§ **TASK BRIEF**
An exact reproduction of the entries is needed. Keep all pictures out of it.

** RECORDS SHOWN follows **

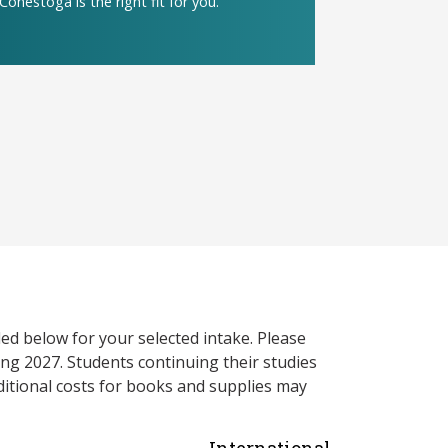
Conestoga is the right fit for you.
ed below for your selected intake. Please
ng 2027. Students continuing their studies
itional costs for books and supplies may
International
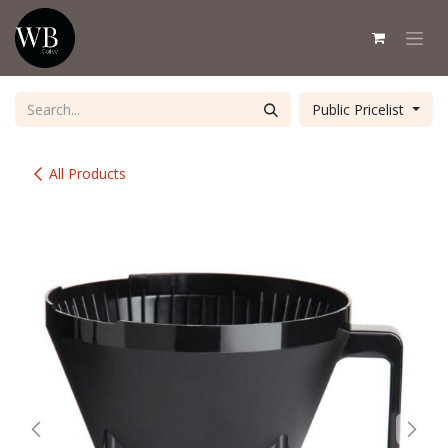
Skip to Content
Public Pricelist
All Products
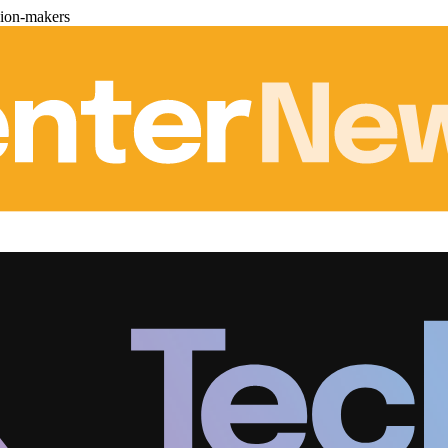
sion-makers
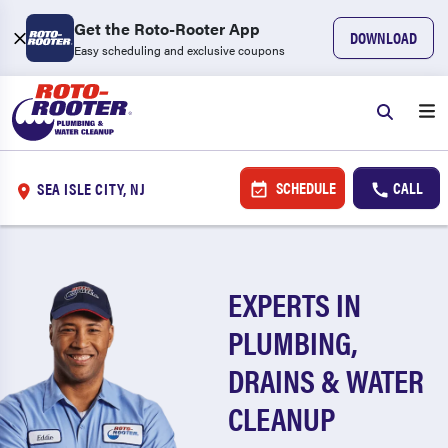
Get the Roto-Rooter App
DOWNLOAD
Easy scheduling and exclusive coupons
SCHEDULE
CALL
SEA ISLE CITY, NJ
EXPERTS IN
PLUMBING,
DRAINS & WATER
CLEANUP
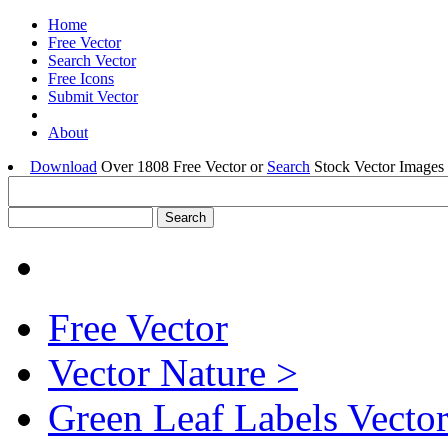
Home
Free Vector
Search Vector
Free Icons
Submit Vector
About
Download
Over 1808 Free Vector or
Search
Stock Vector Images 
Free Vector
Vector Nature >
Green Leaf Labels Vecto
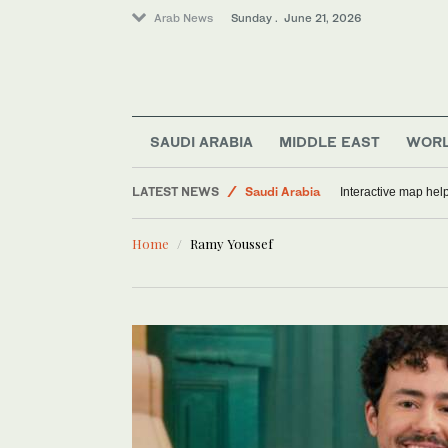
Arab News
Sunday . June 21, 2026
SAUDI ARABIA
MIDDLE EAST
WOR
World
LATEST NEWS
Saudi Arabia
Interactive map help
Middle East
Home
Ramy Youssef
Lifestyle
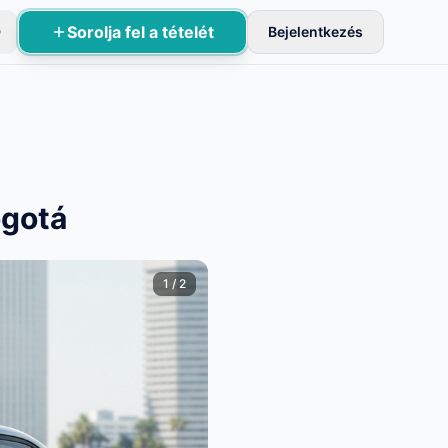
Sorolja fel a tételét
D
Bejelentkezés
sznek aktívak.
ogotá
1
/
2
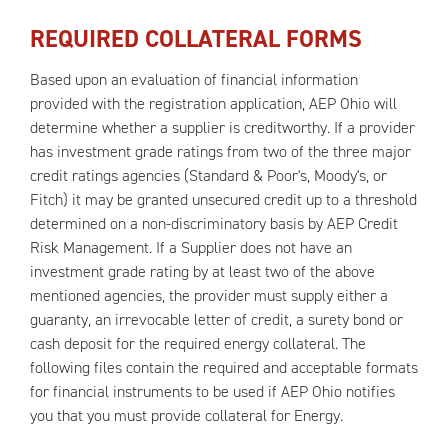
REQUIRED COLLATERAL FORMS
Based upon an evaluation of financial information
provided with the registration application, AEP Ohio will
determine whether a supplier is creditworthy. If a provider
has investment grade ratings from two of the three major
credit ratings agencies (Standard & Poor's, Moody's, or
Fitch) it may be granted unsecured credit up to a threshold
determined on a non-discriminatory basis by AEP Credit
Risk Management. If a Supplier does not have an
investment grade rating by at least two of the above
mentioned agencies, the provider must supply either a
guaranty, an irrevocable letter of credit, a surety bond or
cash deposit for the required energy collateral. The
following files contain the required and acceptable formats
for financial instruments to be used if AEP Ohio notifies
you that you must provide collateral for Energy.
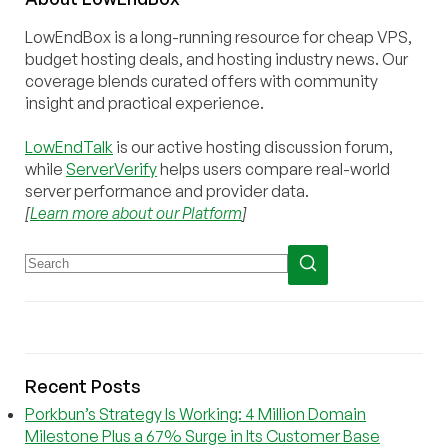
LowEndBox is a long-running resource for cheap VPS,
budget hosting deals, and hosting industry news. Our
coverage blends curated offers with community
insight and practical experience.
LowEndTalk
is our active hosting discussion forum,
while
ServerVerify
helps users compare real-world
server performance and provider data.
[
Learn more about our Platform
]
Recent Posts
Porkbun’s Strategy Is Working: 4 Million Domain
Milestone Plus a 67% Surge in Its Customer Base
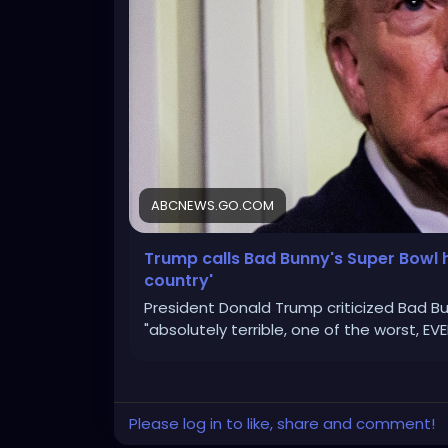
ABCNEWS.GO.COM
Trump calls Bad Bunny's Super Bowl h
country'
President Donald Trump criticized Bad Bun
"absolutely terrible, one of the worst, EVE
Please log in to like, share and comment!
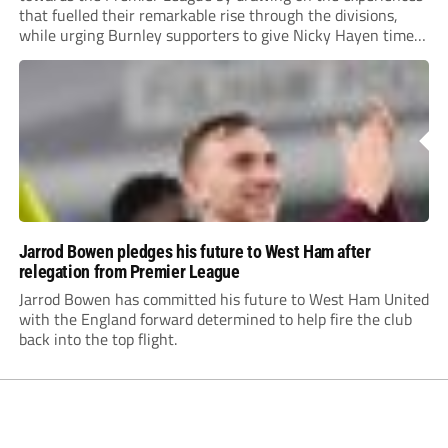
that fuelled their remarkable rise through the divisions,
while urging Burnley supporters to give Nicky Hayen time
to prove himself.
Jarrod Bowen pledges his future to West Ham after
relegation from Premier League
Jarrod Bowen has committed his future to West Ham United
with the England forward determined to help fire the club
back into the top flight.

** End of RECORDS SHOWN **

§ **RESPONSE FOR THIS EXERCISE**
Conestoga is the right fit for you.
ed below for your selected intake. Please
ng 2027. Students continuing their studies
itional costs for books and supplies may
International
Skip to Content
Public Pricelist
All Products
sion-makers
Get the Roto-Rooter App
DOWNLOAD
Easy scheduling and exclusive coupons
SCHEDULE
CALL
SEA ISLE CITY, NJ
EXPERTS IN
PLUMBING,
DRAINS & WATER
CLEANUP
Home
Free Vector
Search Vector
Free Icons
Submit Vector
About
Download
Over 1808 Free Vector or
Search
Stock Vector Images 
Free Vector
Vector Nature >
Green Leaf Labels Vecto
Arab News
Sunday . June 21, 2026
SAUDI ARABIA
MIDDLE EAST
WOR
World
LATEST NEWS
Saudi Arabia
Interactive map help
Middle East
Home
Ramy Youssef
Lifestyle
Sorolja fel a tételét
D
Bejelentkezés
sznek aktívak.
ogotá
1
/
2
REQUIRED COLLATERAL FORMS
Based upon an evaluation of financial information
provided with the registration application, AEP Ohio will
determine whether a supplier is creditworthy. If a provider
has investment grade ratings from two of the three major
credit ratings agencies (Standard & Poor's, Moody's, or
Fitch) it may be granted unsecured credit up to a threshold
determined on a non-discriminatory basis by AEP Credit
Risk Management. If a Supplier does not have an
investment grade rating by at least two of the above
mentioned agencies, the provider must supply either a
guaranty, an irrevocable letter of credit, a surety bond or
cash deposit for the required energy collateral. The
following files contain the required and acceptable formats
for financial instruments to be used if AEP Ohio notifies
you that you must provide collateral for Energy.
LowEndBox is a long-running resource for cheap VPS,
budget hosting deals, and hosting industry news. Our
coverage blends curated offers with community
insight and practical experience.
LowEndTalk
is our active hosting discussion forum,
while
ServerVerify
helps users compare real-world
server performance and provider data.
[
Learn more about our Platform
]
Recent Posts
Porkbun’s Strategy Is Working: 4 Million Domain
Milestone Plus a 67% Surge in Its Customer Base
ABCNEWS.GO.COM
Trump calls Bad Bunny's Super Bowl h
country'
President Donald Trump criticized Bad Bun
"absolutely terrible, one of the worst, EVE
Please log in to like, share and comment!
that fuelled their remarkable rise through the divisions,
while urging Burnley supporters to give Nicky Hayen time
to prove himself.
Jarrod Bowen pledges his future to West Ham after
relegation from Premier League
Jarrod Bowen has committed his future to West Ham United
with the England forward determined to help fire the club
back into the top flight.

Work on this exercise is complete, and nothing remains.